Methods: A retrospective observational study of all consecutive patients diagnosed with NPC based on their initial ophthalmic presentation with no prior diagnosis of this neoplasm. Patients presented for the first time to two tertiary eye hospitals. Data were collected by the chart review for demographics, clinical presentation, radiological imaging, treatment regimen, and follow-up. Histopathological review of their tissue specimens was conducted by two pathologists.
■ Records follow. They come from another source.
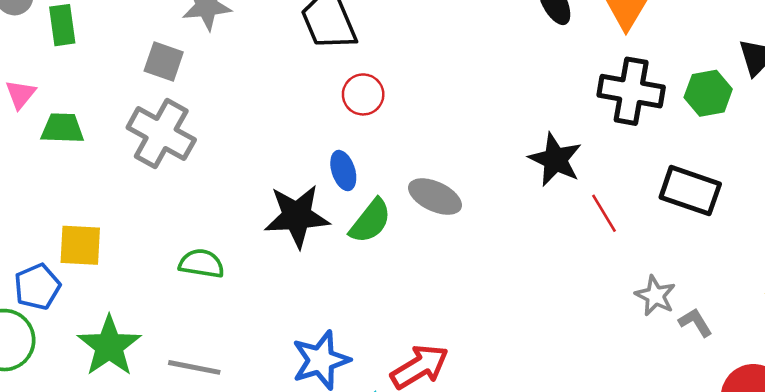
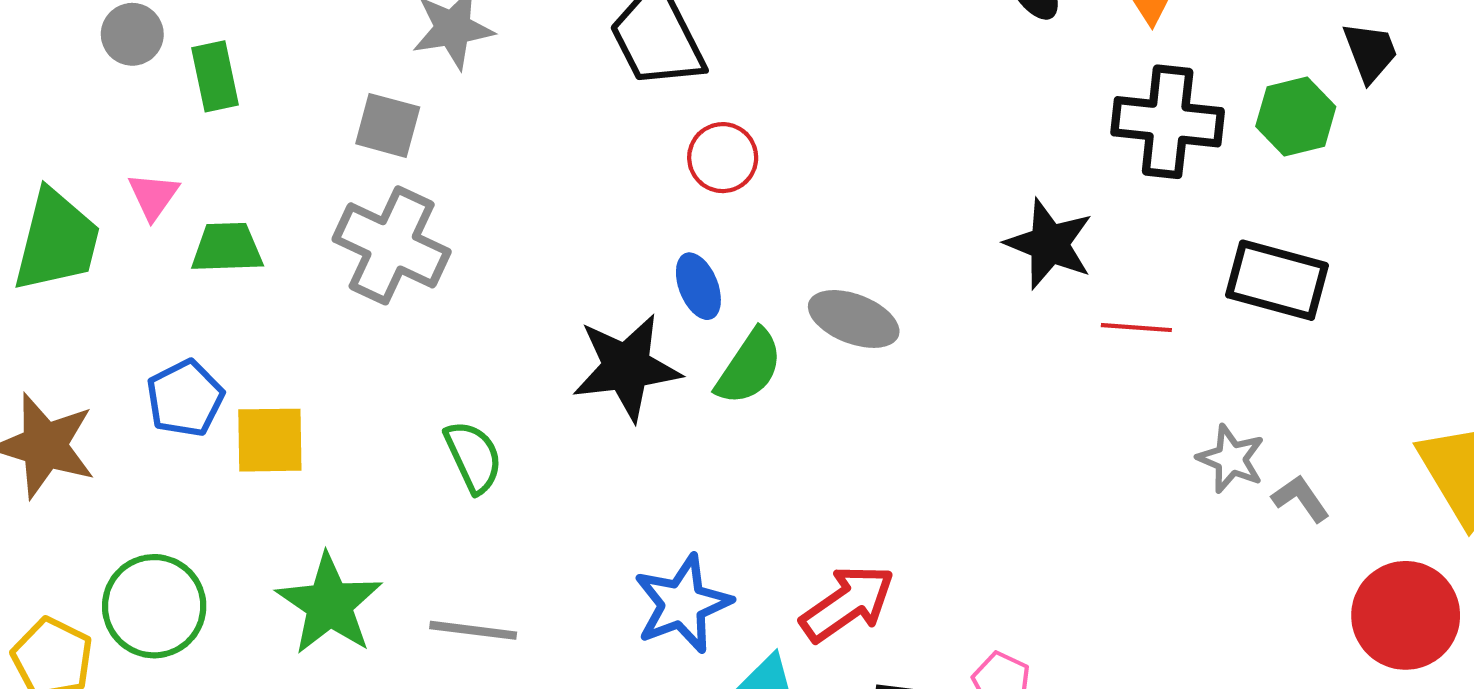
red line: (604, 213) -> (1136, 328), turned -51
green semicircle: (202, 264) -> (473, 457), turned 60
blue pentagon: (37, 287) -> (185, 398), moved

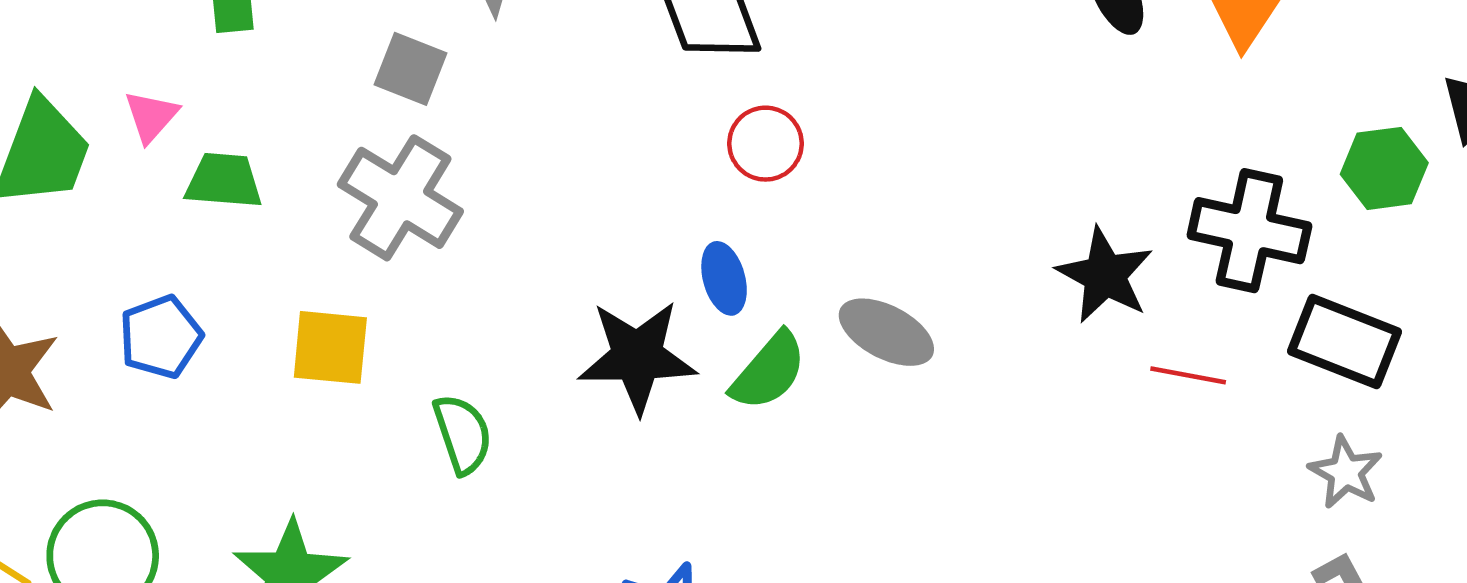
black cross: (1168, 122) -> (1249, 231), moved
yellow square: (270, 440) -> (330, 347), moved
gray star: (1231, 459) -> (1346, 472), moved

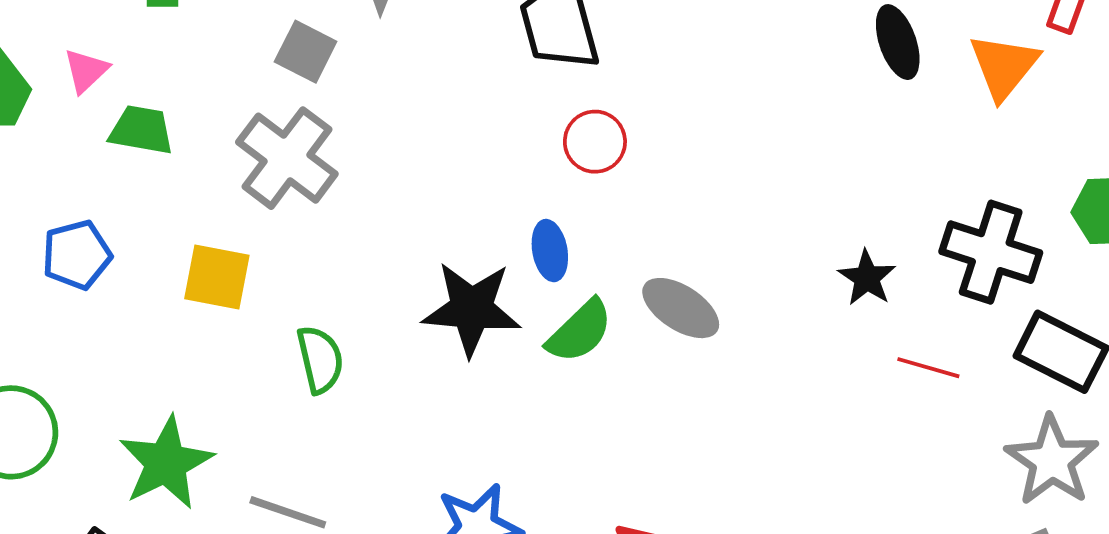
black star: (1105, 275) -> (867, 278), size x0.7
gray star: (1346, 472) -> (1052, 461), size x1.5

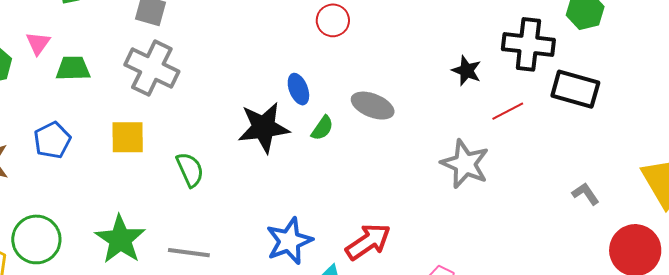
red circle: (595, 142) -> (333, 20), moved
green semicircle: (580, 331) -> (322, 128), size x0.7
red line: (928, 368) -> (508, 111), turned -32
gray star: (1052, 461) -> (465, 164), moved

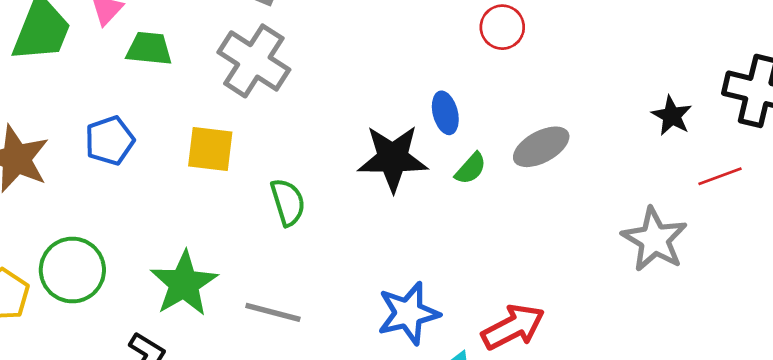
gray ellipse: (373, 106) -> (541, 147), turned -57

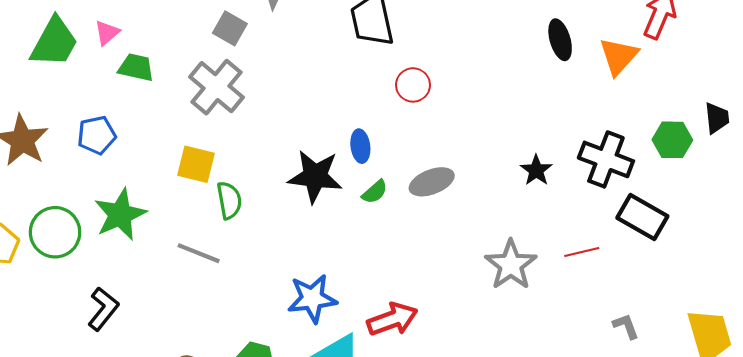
yellow square: (210, 149) -> (196, 164), moved
red line: (720, 176) -> (582, 252), moved
green star: (184, 284) -> (120, 215), moved
gray line: (273, 312) -> (199, 253), moved

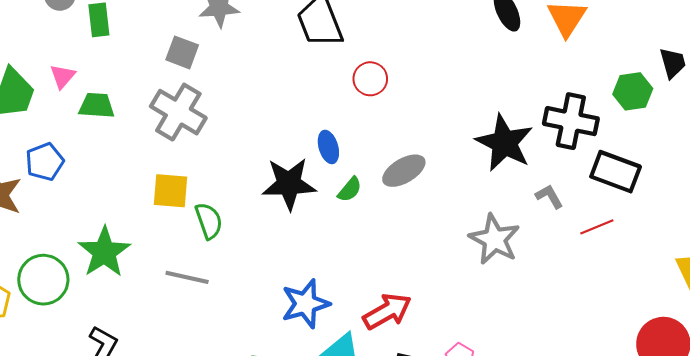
blue pentagon: (97, 135) -> (45, 162), moved
black star: (536, 170) -> (504, 143), size x1.8
red line: (582, 252) -> (597, 227), moved
gray L-shape: (626, 326) -> (549, 196), moved

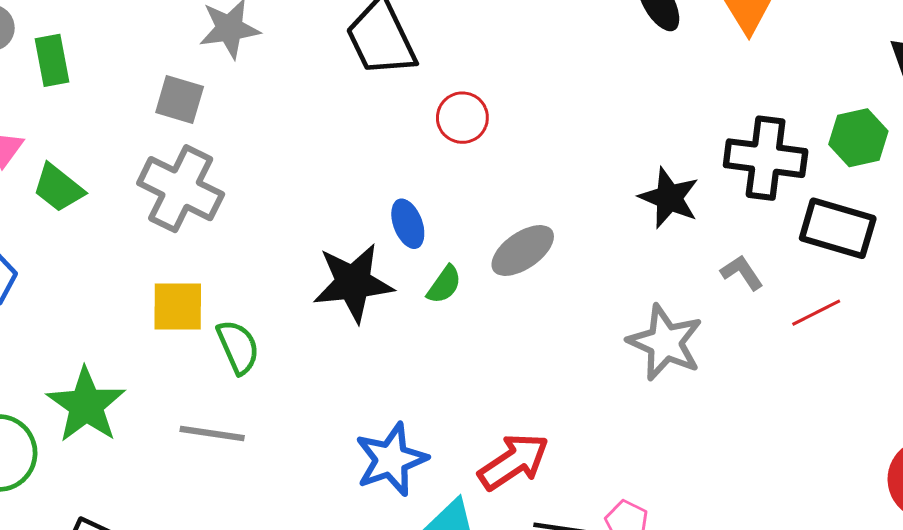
green hexagon: (633, 91) -> (858, 138), moved
green trapezoid: (97, 105) -> (58, 188), turned -141
black star: (504, 143) -> (669, 198), size x0.7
Results: We had six patients who presented for the first time to our ophthalmic service complaining mostly of limitation of extraocular muscle motility with or without diplopia (4/6), orbital or facial pain (2/6), and disturbance in vision (2/6). The age ranged from 35 to 92 years with a mean of 58 years. A male predominance was observed with male-to-female ratio of 5:1. The cases are described along with their imaging and histopathological findings. Relevant literature review was also presented. Most of our patients (5/6) received combination of radiotherapy and chemotherapy. One patient refused treatment and 2 eventually passed away after 7 months.

Conclusion: Ophthalmologists may play a major role in diagnosing such patients accurately and referring them for early management and better prognosis.

Keywords: Cranial nerve palsy; diplopia; nasopharyngeal carcinoma; orbital invasion.